Riyadh – Houthi militias have replaced a number of clergy and orators in several mosques with others who are affiliated with them and banned the Taraweeh prayers in most of Sanaa mosques which ruined Ramadan’s spirituality for Yemenis.
Thousands of those in Yemen suffering under Houthi and Saleh’s militias were forced to leave towns to villages, rural areas and abroad.
Minister of Endowment and Guidance, Ahmed Attiyah has warned the coup militias of the consequences of continuing to impose ideas on the Yemeni society that are not accepted by its people. He called mosques to avoid being involved in sectarian and partisan conflicts.
Attiyah stressed that militias changed the message of the mosques and linked them with Iranian references to impose them on Yemenis.
Militias prevented worshipers from performing Taraweeh prayers in mosques, according to the minister, and later assaulted the worshipers while they removed them from mosque by force of arms.
The militias also kidnapped several worshipers in a clear violation of the sanctity of mosques and a disruption of the social fabrics and coexistence of Yemenis.
A citizen from Sanaa, Abdallah Abdul Bari stated that Houthis have prevented citizens from performing Taraweeh prayer, which ruined the spirituality of Ramadan and the rituals Yemenis were used to do every year during the Holy month.
“I am used to going out with my friends to visit many places in Old Sanaa and see some of my relatives. This year however, each one has their own problems and many of our coworkers and friends are in prisons. Ramadan this year is totally different,” he said.
Abdul Bari also stated that usually, citizens would buy their Ramadan essentials before the month begins, but they weren’t able to do so this year because Yemeni employees didn’t receive their salaries.
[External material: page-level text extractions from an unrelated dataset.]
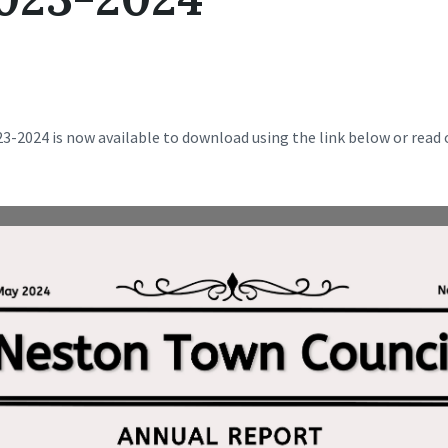
-2024 is now available to download using the link below or read o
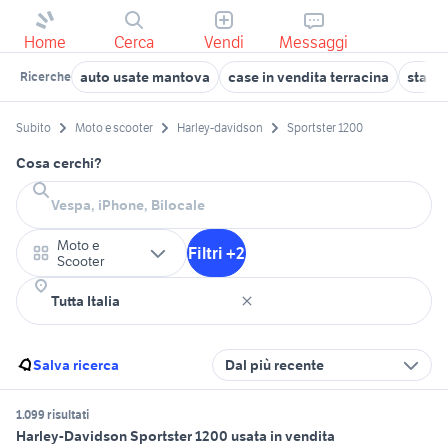
Home
Cerca
Vendi
Messaggi
auto usate mantova
case in vendita terracina
stanze
Ricerche
Subito
Moto e scooter
Harley-davidson
Sportster 1200
Cosa cerchi?
Moto e
Filtri +2
Scooter
Salva ricerca
Dal più recente
1.099 risultati
Harley-Davidson Sportster 1200 usata in vendita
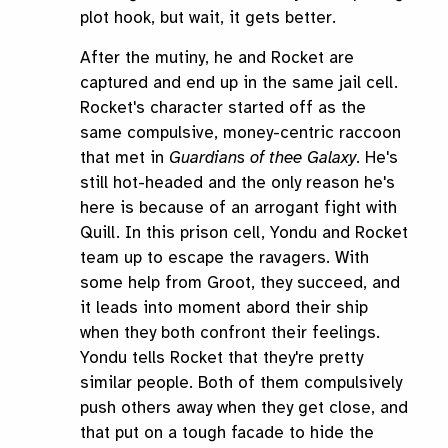
plot hook, but wait, it gets better.
After the mutiny, he and Rocket are
captured and end up in the same jail cell.
Rocket's character started off as the
same compulsive, money-centric raccoon
that met in
Guardians of thee Galaxy
. He's
still hot-headed and the only reason he's
here is because of an arrogant fight with
Quill. In this prison cell, Yondu and Rocket
team up to escape the ravagers. With
some help from Groot, they succeed, and
it leads into moment abord their ship
when they both confront their feelings.
Yondu tells Rocket that they're pretty
similar people. Both of them compulsively
push others away when they get close, and
that put on a tough facade to hide the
Special Envoy of the Secretary-General for Yemen Ismail Ould Cheikh Ahmed had presented an initiative to find practical ways to ensure the resumption of salaries to all Yemeni civil servants nationwide. But his attempts were faced with rejection from Houthi and Saleh militias.
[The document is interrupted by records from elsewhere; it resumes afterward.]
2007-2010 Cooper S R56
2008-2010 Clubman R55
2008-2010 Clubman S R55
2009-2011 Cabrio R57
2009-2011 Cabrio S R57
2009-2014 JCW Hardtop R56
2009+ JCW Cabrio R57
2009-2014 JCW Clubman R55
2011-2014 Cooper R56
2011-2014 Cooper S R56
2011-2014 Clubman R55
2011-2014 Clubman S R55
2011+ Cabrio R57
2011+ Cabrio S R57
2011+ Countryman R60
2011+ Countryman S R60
According to the U.N. statement, Ould Cheikh Ahmed discussed ways to ensure the resumption of salaries to Yemeni civil servants who complain that salaries have not been paid on time since Hadi ordered, last year, the move of the central bank from Sanaa to the southern port city of Aden.
The initiative stated that Houthi and Saleh militias will send state revenues from Sanaa and other areas under their control like Hodeidah port, taxes and oil revenues to an independent fund that is impartial and ensures public servants salaries are paid. The government will also transfer its revenues from Aden and other areas to the fund.
Observers believe that the initiative aims to organize the withdrawal of militias from Hodeidah governorate and the formation of the committee of financial and economic experts to help the government reach the suitable and swift mechanism to pay the salaries.
Yemeni sources reported that the suggestion resulted from great efforts of experts during their meeting with the UN delegation, ambassadors of permanent members of the UN, and EU officials. It states that the port should be handled by officials who are currently managing the port under the supervision of UN.
Port incomes are deposited in the Central Bank, Hodeidah branch.
At the end of his visit, the Special Envoy expressed his deep concern regarding the attack on his convoy while traveling from the airport to the UN compound on May 22.
The Special Envoy reminded the parties that it is the responsibility of the local authorities to ensure the safety of all U.N. personnel in the country and urged them to investigate the incident, hold those responsible to account, and prevent any such incidents in the future.
Ould Chiekh indicated that the incident increased his determination to continue with his efforts to find a negotiated political settlement that serves the best interests of the Yemeni people.
Sources confirmed that Houthis and Saleh militias are continuously trying to prolong war and destruction in the country while getting rich on the expense of Yemenis.
Yemeni Foreign Minister Abdul Malik al-Mekhlafi reiterated that insurgents must redirect the incomes and revenues of official institutions to the Central Bank in Aden and other governorates to salary payments. He pointed out that the insurgents use institutions’ incomes to finance their war.
In related news, dozens of Yemeni civil servants are protesting daily calling for the payment of the salaries.
Demonstrators protested before the Minister of Interior under militias’ control calling for the departure of the insurgents and release of wages.
Protests announced they’d continue until their rightful requests have been met.
Yemeni sources reported that the demonstrators are being attacked by Houthi supporters.
There are about 1.2 million civil servant in Yemen, with one million in Sanaa and other areas under Houthi control.
They have no received wages for eight consecutive months. Whereas employees in the legitimacy areas are no more than 200 thousand and have been receiving their salaries on regular basis.